Понятно, что киевская контрразведка не дремала. А судя по тому, что арестовали не только самого Святополка, но и его жену и состоявшего при ней представителя Римской церкви, Владимир и его тайная служба явно заподозрили международный заговор. Без веских оснований киевский князь вряд ли решился бы на такой шаг, зная, к каким внешнеполитическим осложнениям это может привести (и действительно привело!).
Чего могли желать Болеслав и Святополк, мы для себя в общих чертах уяснили. Но нельзя не заметить того пристального внимания, которое проявил Титмар к фигуре епископа Рейнберна. Если о Святополке и Болеславне он лишь упомянул, то одному из архиереев польской Церкви посвятил пространный, хотя и весьма туманный панегирик. Рейнберн был, по-видимому, соплеменником Мерзебургского епископа. Было у них и духовно-политическое родство. (Хотя разделения Церквей тогда ещё не произошло, но противостояние Рима и Константинополя зашло уже достаточно далеко, чтобы ощущать два главных христианских центра как духовно враждебных друг другу).
Титмар пишет о Рейнберне, что в темнице «достопочтенный отец тайно трудился над тем, чего он не мог совершить открыто (как можно понять, предавался изнурительному посту и готовил себя к соединению с Богом. —
«Нечестивый муж» и «сластолюбец» — это, конечно, Владимир. Он, вероятно, и сам допрашивал «достопочтенного отца», но ничего, по мнению или сведениям Титмара, от Рейнберна не добившись, ярился и грозил тому даже после его смерти.
Чем же объяснить такое отношение киевского князя именно к Рейнберну? Надо полагать, он считал его главной фигурой заговора. А Святополка — пешкой в руках сего злохитрого исполнителя предначертаний коварного соседа. Возможно, это следовало из показаний, которые дали Святополк и его жена. А упорство и фанатизм, проявленные Рейнберном, подогревали данную версию.

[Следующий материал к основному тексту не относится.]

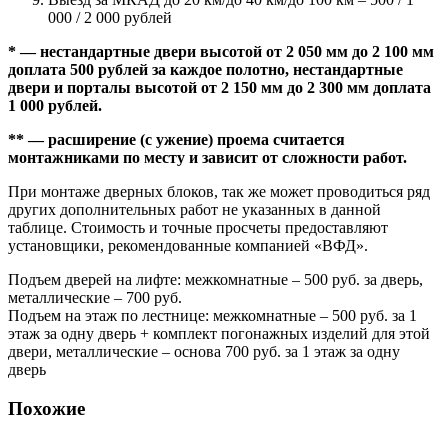
000 / 2 000 рублей
* — нестандартные двери высотой от 2 050 мм до 2 100 мм
доплата 500 рублей за каждое полотно, нестандартные
двери и порталы высотой от 2 150 мм до 2 300 мм доплата
1 000 рублей.
** — расширение (с ужение) проема считается
монтажниками по месту и зависит от сложности работ.
При монтаже дверных блоков, так же может проводиться ряд
других дополнительных работ не указанных в данной
таблице. Стоимость и точные просчеты предоставляют
установщики, рекомендованные компанией «ВФД».
Подъем дверей на лифте: межкомнатные – 500 руб. за дверь,
металлические – 700 руб.
Подъем на этаж по лестнице: межкомнатные – 500 руб. за 1
этаж за одну дверь + комплект погонажных изделий для этой
двери, металлические – основа 700 руб. за 1 этаж за одну
дверь
Похожие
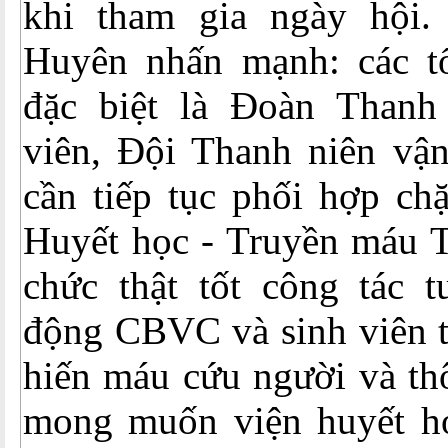
khi tham gia ngày hội
Huyên nhấn mạnh: các t
đặc biệt là Đoàn Thanh
viên, Đội Thanh niên vậ
cần tiếp tục phối hợp ch
Huyết học - Truyền máu T
chức thật tốt công tác t
động CBVC và sinh viên t
hiến máu cứu người và th
mong muốn viện huyết họ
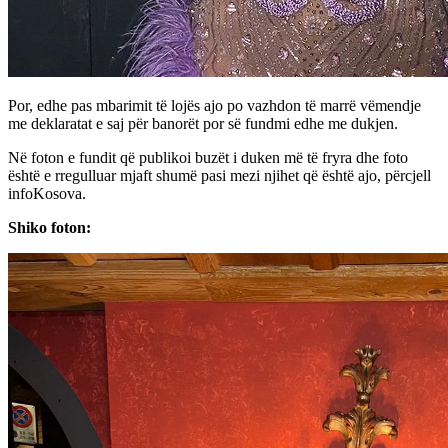
Por, edhe pas mbarimit të lojës ajo po vazhdon të marrë vëmendje
me deklaratat e saj për banorët por së fundmi edhe me dukjen.
Në foton e fundit që publikoi buzët i duken më të fryra dhe foto
është e rregulluar mjaft shumë pasi mezi njihet që është ajo, përcjell
infoKosova.
Shiko foton:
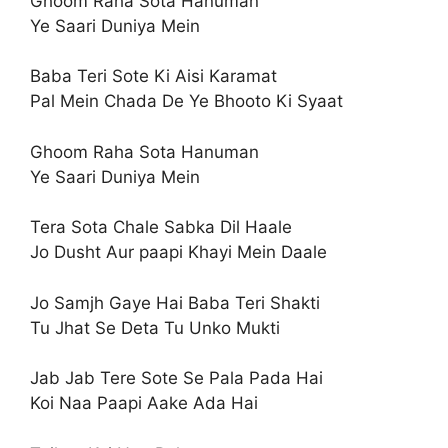
Ghoom Raha Sota Hanuman
Ye Saari Duniya Mein
Baba Teri Sote Ki Aisi Karamat
Pal Mein Chada De Ye Bhooto Ki Syaat
Ghoom Raha Sota Hanuman
Ye Saari Duniya Mein
Tera Sota Chale Sabka Dil Haale
Jo Dusht Aur paapi Khayi Mein Daale
Jo Samjh Gaye Hai Baba Teri Shakti
Tu Jhat Se Deta Tu Unko Mukti
Jab Jab Tere Sote Se Pala Pada Hai
Koi Naa Paapi Aake Ada Hai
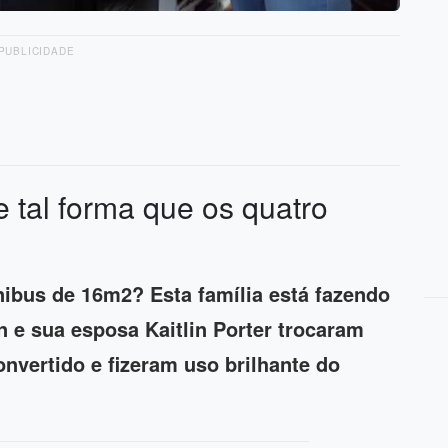
PUBLICIDADE
e tal forma que os quatro
ibus de 16m2? Esta família está fazendo
 e sua esposa Kaitlin Porter trocaram
nvertido e fizeram uso brilhante do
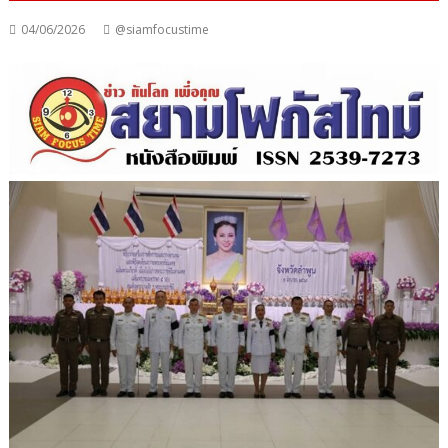
04/06/2026
@siamfocustime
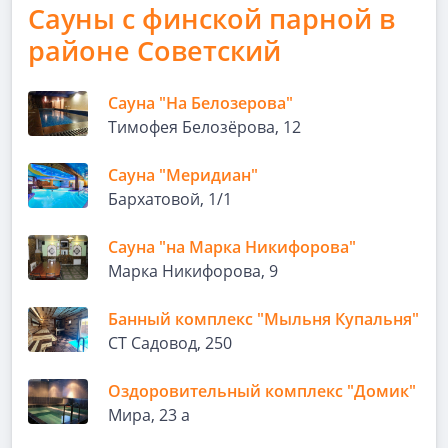
Сауны с финской парной в
районе Советский
Сауна "На Белозерова"
Тимофея Белозёрова, 12
Сауна "Меридиан"
Бархатовой, 1/1
Сауна "на Марка Никифорова"
Марка Никифорова, 9
Банный комплекс "Мыльня Купальня"
СТ Садовод, 250
Оздоровительный комплекс "Домик"
Мира, 23 а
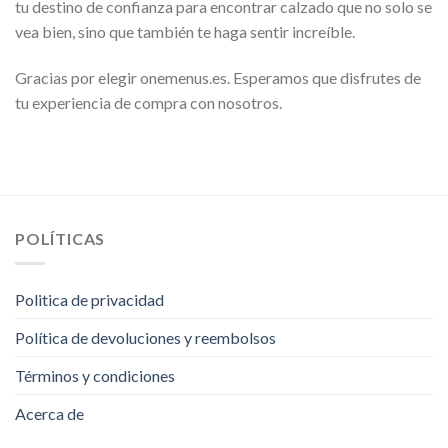
tu destino de confianza para encontrar calzado que no solo se
vea bien, sino que también te haga sentir increíble.
Gracias por elegir onemenus.es. Esperamos que disfrutes de
tu experiencia de compra con nosotros.
POLÍTICAS
Politica de privacidad
Política de devoluciones y reembolsos
Términos y condiciones
Acerca de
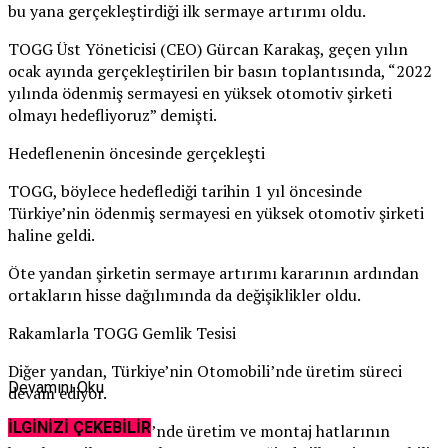
bu yana gerçekleştirdiği ilk sermaye artırımı oldu.
TOGG Üst Yöneticisi (CEO) Gürcan Karakaş, geçen yılın
ocak ayında gerçekleştirilen bir basın toplantısında, “2022
yılında ödenmiş sermayesi en yüksek otomotiv şirketi
olmayı hedefliyoruz” demişti.
Hedeflenenin öncesinde gerçekleşti
TOGG, böylece hedeflediği tarihin 1 yıl öncesinde
Türkiye’nin ödenmiş sermayesi en yüksek otomotiv şirketi
haline geldi.
Öte yandan şirketin sermaye artırımı kararının ardından
ortakların hisse dağılımında da değişiklikler oldu.
Rakamlarla TOGG Gemlik Tesisi
Diğer yandan, Türkiye’nin Otomobili’nde üretim süreci
Devamını Oku
devam ediyor.
İLGİNİZİ ÇEKEBİLİR
TOGG Gemlik Tesisi’nde üretim ve montaj hatlarının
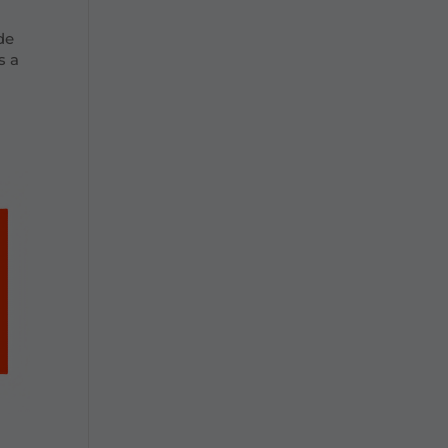
de
s a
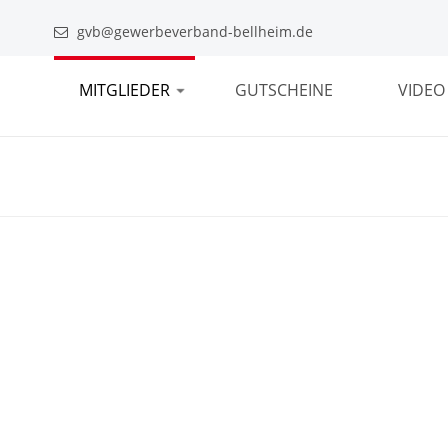
gvb@gewerbeverband-bellheim.de
MITGLIEDER
GUTSCHEINE
VIDEO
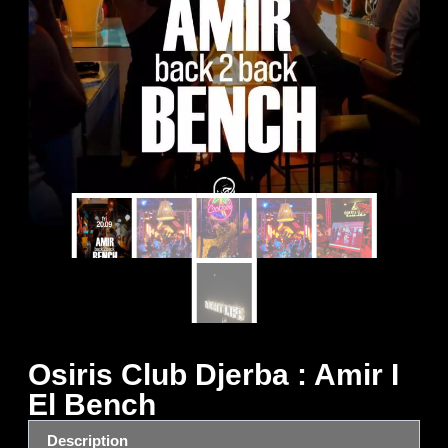
Osiris Club Djerba : Amir I
El Bench
Description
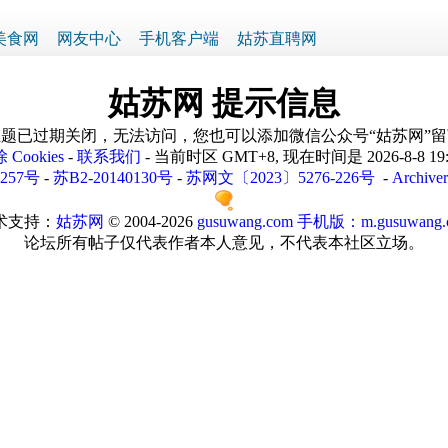
美食网
网友中心
手机客户端
姑苏直聘网
姑苏网 提示信息
题已过期关闭，无法访问，您也可以添加微信公众号“姑苏网”
 Cookies
-
联系我们
- 当前时区 GMT+8, 现在时间是 2026-8-8 19
1257号
-
苏B2-20140130号
-
苏网文〔2023〕5276-226号
-
Archiver
术支持：
姑苏网
© 2004-2026
gusuwang.com
手机版：m.gusuwang.
论坛所有帖子仅代表作者本人意见，不代表本社区立场。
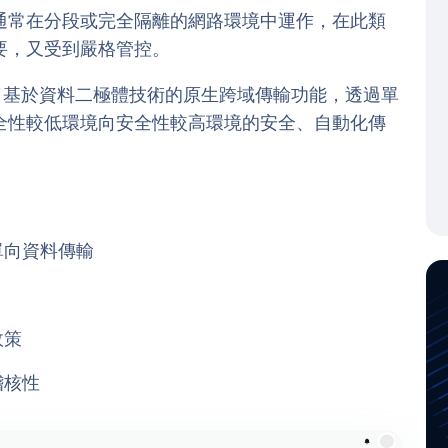
通常在分段或完全隔離的網路環境中運作，在此類
要，又受到嚴格管控。
.3.0 版本導入了基於資料二極體技術的原生跨域傳輸功能，透過單
全性較低環境向安全性較高環境的安全、自動化傳
單向資料傳輸
政策
稽核性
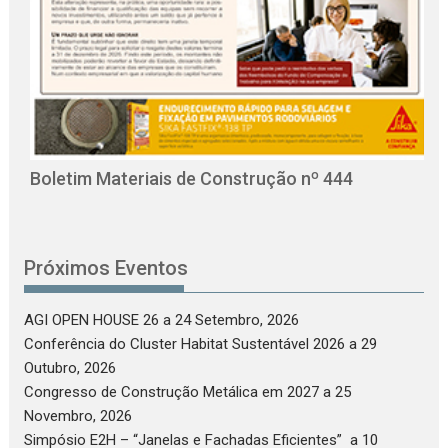
O
C
Boletim Materiais de Construção nº 444
Próximos Eventos
AGI OPEN HOUSE 26
a 24 Setembro, 2026
Conferência do Cluster Habitat Sustentável 2026
a 29
Outubro, 2026
Congresso de Construção Metálica em 2027
a 25
Novembro, 2026
Simpósio E2H – “Janelas e Fachadas Eficientes”
a 10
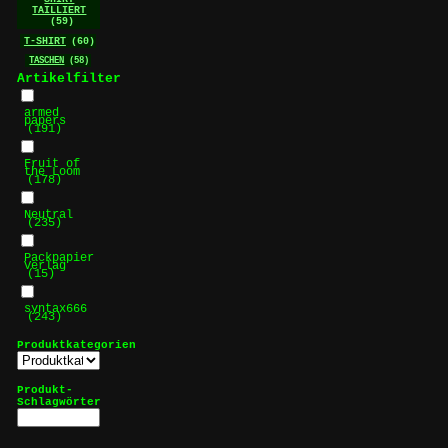
TAILLIERT
(59)
T-SHIRT
(60)
TASCHEN
(58)
Artikelfilter
armed
papers
(191)
Fruit of
the Loom
(178)
Neutral
(235)
Packpapier
Verlag
(15)
syntax666
(243)
Produktkategorien
Produkt-
Schlagwörter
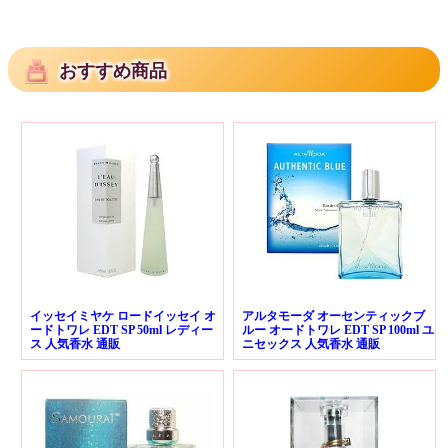
おすすめ商品
イッセイミヤケ ロードイッセイ オ
アルタモーダ オーセンティックブ
ードトワレ EDT SP 50ml レディー
ルー オードトワレ EDT SP 100ml ユ
ス 人気香水 通販
ニセックス 人気香水 通販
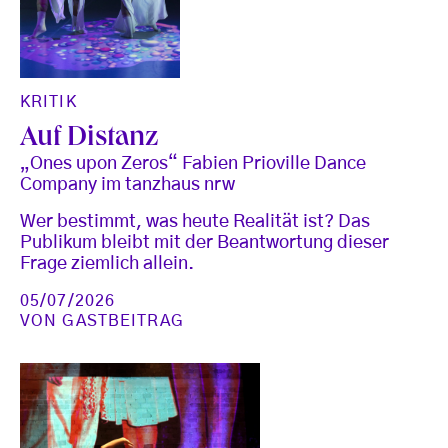
KRITIK
Auf Distanz
„Ones upon Zeros“ Fabien Prioville Dance
Company im tanzhaus nrw
Wer bestimmt, was heute Realität ist? Das
Publikum bleibt mit der Beantwortung dieser
Frage ziemlich allein.
05/07/2026
VON
GASTBEITRAG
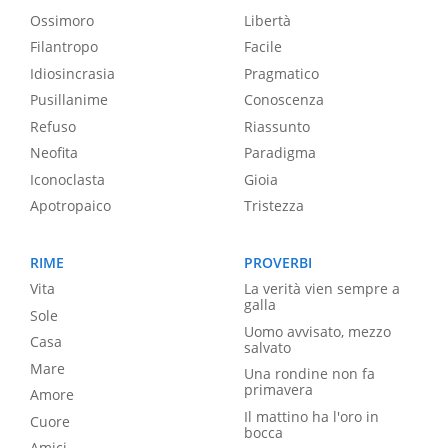
Ossimoro
Libertà
Filantropo
Facile
Idiosincrasia
Pragmatico
Pusillanime
Conoscenza
Refuso
Riassunto
Neofita
Paradigma
Iconoclasta
Gioia
Apotropaico
Tristezza
RIME
PROVERBI
Vita
La verità vien sempre a
galla
Sole
Uomo avvisato, mezzo
Casa
salvato
Mare
Una rondine non fa
primavera
Amore
Il mattino ha l'oro in
Cuore
bocca
Amici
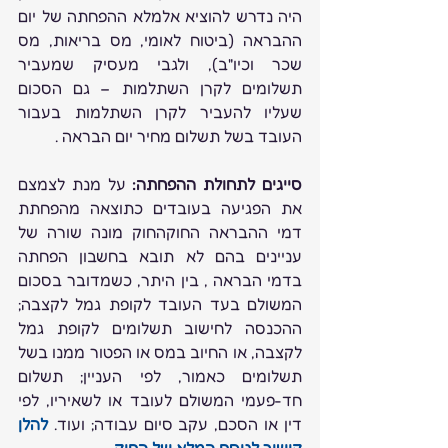
היה נדרש להוציא אלמלא ההפחתה של יום 
ההבראה (ביטוח לאומי, מס בריאות, מס 
שכר וכיו"ב), ולגבי מעסיק שמעביר 
תשלומים לקרן השתלמות – גם הסכום 
שעליו להעביר לקרן השתלמות בעבור 
העובד בשל תשלום מחיר יום הבראה .
סייגים לתחולת ההפחתה: 
על מנת לצמצם 
את הפגיעה בעובדים כתוצאה מהפחתת 
דמי ההבראה החוקהחוק מונה שורה של 
עניינים בהם לא תובא בחשבון הפחתה 
בדמי הבראה , בין היתר, כשמדובר בסכום 
המשולם בעד העובד לקופת גמל לקצבה; 
ההכנסה לחישוב תשלומים לקופת גמל 
לקצבה, או החיוב במס או הפטור ממנו בשל 
תשלומים כאמור, לפי העניין; תשלום 
חד-פעמי המשולם לעובד או לשאיריו, לפי 
דין או הסכם, עקב סיום עבודה; ועוד. 
להלן 
קישור לנוסח המלא של החוק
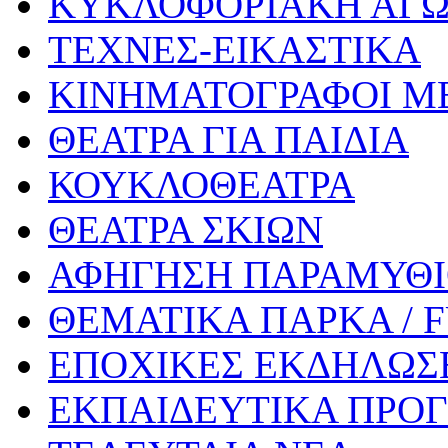
ΚΥΚΛΟΦΟΡΙΑΚΗ ΑΓ
ΤΕΧΝΕΣ-ΕΙΚΑΣΤΙΚΑ
ΚΙΝΗΜΑΤΟΓΡΑΦΟΙ Μ
ΘΕΑΤΡΑ ΓΙΑ ΠΑΙΔΙΑ
ΚΟΥΚΛΟΘΕΑΤΡΑ
ΘΕΑΤΡΑ ΣΚΙΩΝ
ΑΦΗΓΗΣΗ ΠΑΡΑΜΥΘ
ΘΕΜΑΤΙΚΑ ΠΑΡΚΑ / 
ΕΠΟΧΙΚΕΣ ΕΚΔΗΛΩΣΕ
ΕΚΠΑΙΔΕΥΤΙΚΑ ΠΡΟΓ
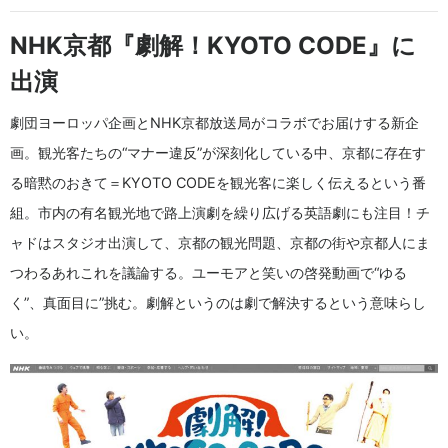
NHK京都『劇解！KYOTO CODE』に
出演
劇団ヨーロッパ企画とNHK京都放送局がコラボでお届けする新企
画。観光客たちの“マナー違反”が深刻化している中、京都に存在す
る暗黙のおきて＝KYOTO CODEを観光客に楽しく伝えるという番
組。市内の有名観光地で路上演劇を繰り広げる英語劇にも注目！チ
ャドはスタジオ出演して、京都の観光問題、京都の街や京都人にま
つわるあれこれを議論する。ユーモアと笑いの啓発動画で“ゆる
く”、真面目に”挑む。劇解というのは劇で解決するという意味らし
い。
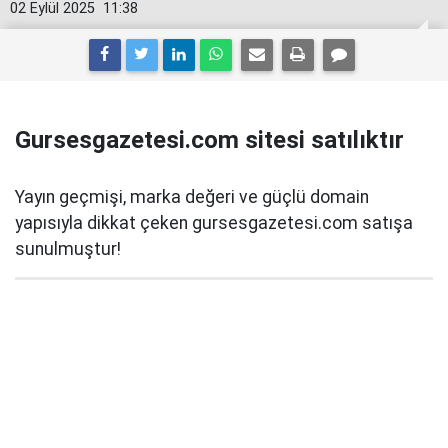
02 Eylül 2025
11:38
Gursesgazetesi.com sitesi satılıktır
Yayın geçmişi, marka değeri ve güçlü domain
yapısıyla dikkat çeken gursesgazetesi.com satışa
sunulmuştur!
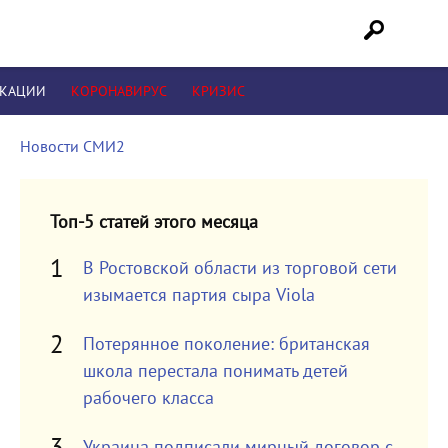
ИКАЦИИ
КОРОНАВИРУС
КРИЗИС
Новости СМИ2
Топ-5 статей этого месяца
В Ростовской области из торговой сети
изымается партия сыра Viola
Потерянное поколение: британская
школа перестала понимать детей
рабочего класса
Украина подписали мирный договор с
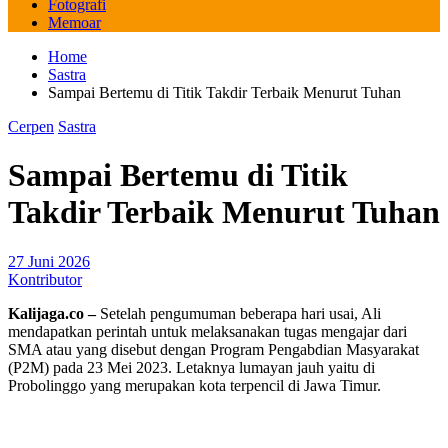
Fotografi
Memoar
Home
Sastra
Sampai Bertemu di Titik Takdir Terbaik Menurut Tuhan
Cerpen
Sastra
Sampai Bertemu di Titik
Takdir Terbaik Menurut Tuhan
27 Juni 2026
Kontributor
Kalijaga.co –
Setelah pengumuman beberapa hari usai, Ali
mendapatkan perintah untuk melaksanakan tugas mengajar dari
SMA atau yang disebut dengan Program Pengabdian Masyarakat
(P2M) pada 23 Mei 2023. Letaknya lumayan jauh yaitu di
Probolinggo yang merupakan kota terpencil di Jawa Timur.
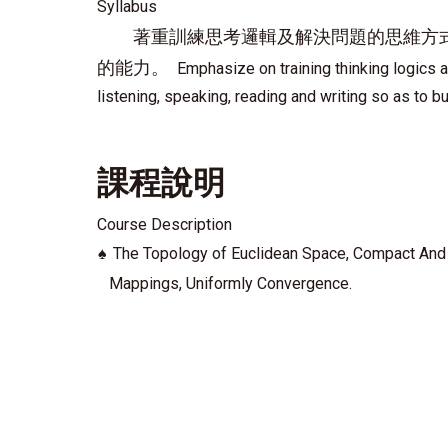
Syllabus
著重訓練思考邏輯及解決問題的思維方
的能力。
Emphasize on training thinking logics a
listening, speaking, reading and writing so as to bui
課程說明
Course Description
♠
The Topology of Euclidean Space, Compact And 
Mappings, Uniformly Convergence.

Титмар пишет, что епископ Колобжегский был человеком просвещённым и по заслугам удостоенным высокого сана, то есть был прежде всего ревностным миссионером. И рассказывает, что Рейнберн «разрушил идольские капища и, сбросив четыре камня, взрастил всемогущему Богу новый росток на бесплодном дереве, то есть насадил святое благовествование в народе слишком грубом». Где совершал Рейнберн этот миссионерский подвиг — в своей колобжегской епархии или в Турово-Пинской земле, — неясно. Если не придираться к слову «море», не исключён последний вариант. Тем более что Титмар, дополнив своё повествование фразой о том, как доблестный сын Западной церкви, «изнуряя тело своё непрестанным постом и бдением», «устремил сердце к созерцанию божественного зрелища» (то есть, вероятно, любовался плодами трудов своих), сразу затем перешёл к описанию уже известных читателям действий Владимира. И если Рейнберн действительно пытался перекрещивать уже крещёную страну, сколь бы крепко ни гнездилось в ней ещё язычество (а зачем бы присылать с княжной епископа?), то у Владимира было полное право применить к нему санкции. В том, что всё это похоже на правду, убеждает как поведение Рейнберна во время следствия, его экзальтированное самоощущение мученика, попавшего в лапы нечестивых, так и реальные полномочия, полученные Болеславом от императора Оттона III в 1000 году. По свидетельству Хроники Галла Анонима, глава Священной Римской империи «по своей и своих преемников власти облёк его полномочиями по церковным делам в королевстве Польском и в других странах варварских, покорённых или имеющих быть покорёнными; папа Сильвестр, по привилегии Римской церкви, подтвердил постановление этого договора».
«Покорённых или имеющих быть покорёнными...» Кто знает, какой смысл вкладывали в эти слова Болеслав и Рейнберн! И понятно, что мог думать по этому поводу Владимир, который, вероятно, тоже что-то знал о планах Рима и его союзников. Не зря же он (как не вспомнить) так долго и задушевно беседовал с не менее достопочтенным отцом Бруно. Надо полагать, после его отъезда и вторичного посещения им Киева в том же 1007 году у князя с высшей дружиной проходили серьёзные совещания, на которых обсуждалась полученная главой государства и его ближайшими помощниками информация.